As a piece of literature, Casino Royale is above average but not perfect. There is a definite pulpy quality to Fleming’s earliest effort, although this is more than offset by the refreshing slap-across-the-face quality of his descriptions of violence — “a ghastly rain of pieces of flesh and shreds of blood-soaked clothing fell on him and around him” — and sexual desire — “And now he knew that … the conquest of her body, because of the central privacy in her, would have the sweet tang of rape.” And there are some ticks that a good editor should have eliminated, most notably the repetitive use of the very British “directly,” as in “Directly Bond had started playing that maximums” or “Directly Bond made his way to the casino.” But there is also a pleasantly lean Chandler-esque quality to Fleming’s prose, a punchy economy of style that serves him well in both longer expository passages — Bond’s long explanation of the rules of Baccarat is both breezy and informative for the novice reader, not to mention pivotal to the action to come — as well as the sudden bursts of brutal action. Strongest of all is Fleming’s verisimilitude in describing the nuts and bolts of spycraft, as well as the greater chess game afoot and the unpredictability of the opposition. And Flemimg would get better as a writer, as he continued to develop Bond with ten other full books and two novellas.

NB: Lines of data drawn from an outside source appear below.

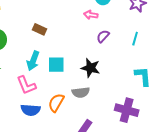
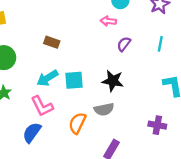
cyan arrow: (33, 61) -> (47, 78), turned 42
blue semicircle: (31, 110) -> (32, 133), moved, turned 126
purple cross: (127, 110) -> (157, 125), size x0.7

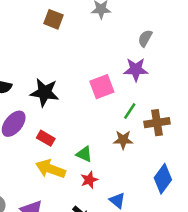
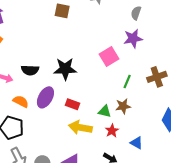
green line: (130, 111) -> (127, 81), moved
brown star: (123, 140) -> (123, 106), moved

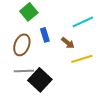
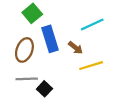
blue rectangle: (45, 35) -> (50, 39), size x1.6
black square: (40, 80) -> (44, 89), size x0.6

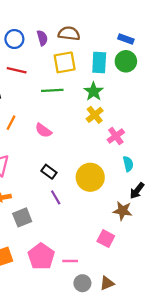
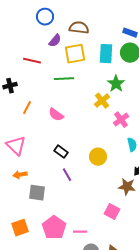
purple semicircle: (42, 38) -> (55, 41), moved, turned 56
blue circle: (14, 39) -> (45, 17), moved
green star: (94, 91) -> (116, 84), moved
yellow circle: (90, 177) -> (98, 157), size x0.7
gray square: (22, 217) -> (37, 193), turned 30

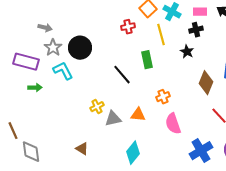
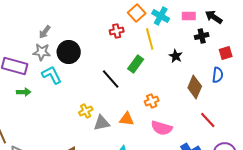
gray arrow: (45, 28) -> (45, 32), moved, turned 112
black cross: (196, 30) -> (202, 36), moved
gray star: (53, 48) -> (42, 52), turned -30
green rectangle: (147, 60) -> (136, 64), turned 48
pink semicircle: (173, 124) -> (162, 128), turned -55

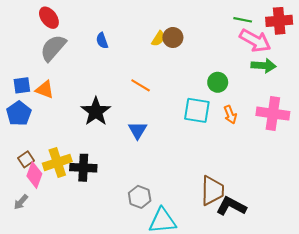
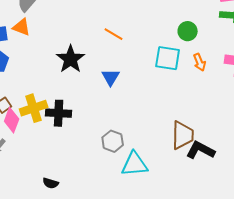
orange triangle: (45, 90) -> (22, 27), moved

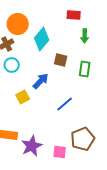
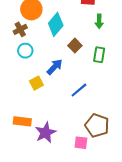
brown square: (61, 60) -> (75, 46), turned 32
brown pentagon: (83, 139) -> (97, 126), turned -30
pink square: (60, 152) -> (81, 143), moved

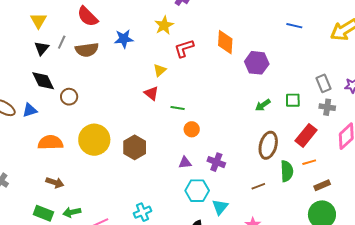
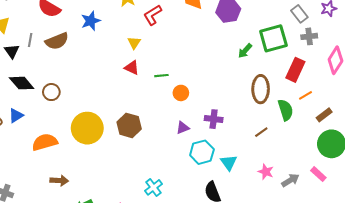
green square: (293, 100) -> (273, 38), size x1.8

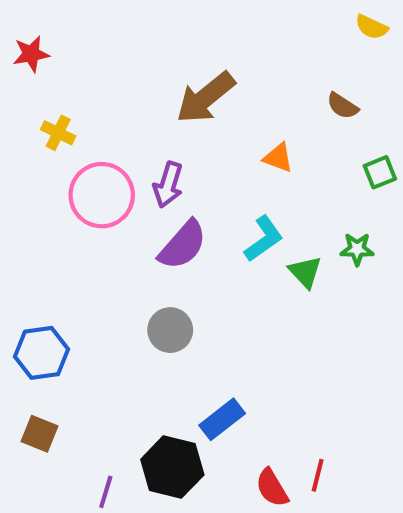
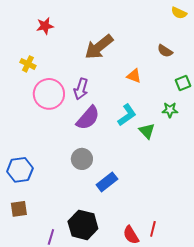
red star: (31, 54) -> (45, 26), moved
green star: (357, 249) -> (170, 110), moved
blue rectangle: (222, 419) -> (107, 182), moved
brown square: (39, 434) -> (19, 209), turned -30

Sadly Fleming passed away of heart failure in 1964 before he could complete any more. He was only 56, a victim of the hard living that he so romanticized in Bond. But because of the overwhelming cinematic impact of his great creation, James Bond would become a global cultural icon, the epitome of the man of action, a consummate ladies’ man and supremely British practitioner of Hemingway’s ideal of “grace under pressure.” And that monumental institution all began with a clever little mid-1950s pot-boiler called Casino Royale. Read it for yourself this summer on the beach or in a hammock and no doubt you’ll be well on your way to consuming all the original Fleming Bond novels — they are as addictive as candy. In its stripped-down literary version there is a spareness and humanness that comes through that isn’t possible with the giant eye-popping action-adventures that the movies ushered in. In truth, the films are so creatively visual that you can make a case that they transcend Fleming’s original conception, that Bond’s true greatness was only possible through the magic of cinema and the brilliance of Broccoli & Saltzman and the raw charisma of Sean Connery. But all that Bond ever was and would become is right there on those simple pages of black and white, just as enjoyable to experience in its own way as any of the movies. Casino Royale holds that special place in the pantheon as the book that lit the fuse that would detonate the incredibly explosive and resonant James Bond phenomenon. Simply put, its a must-read for any Bond fan worth his salt.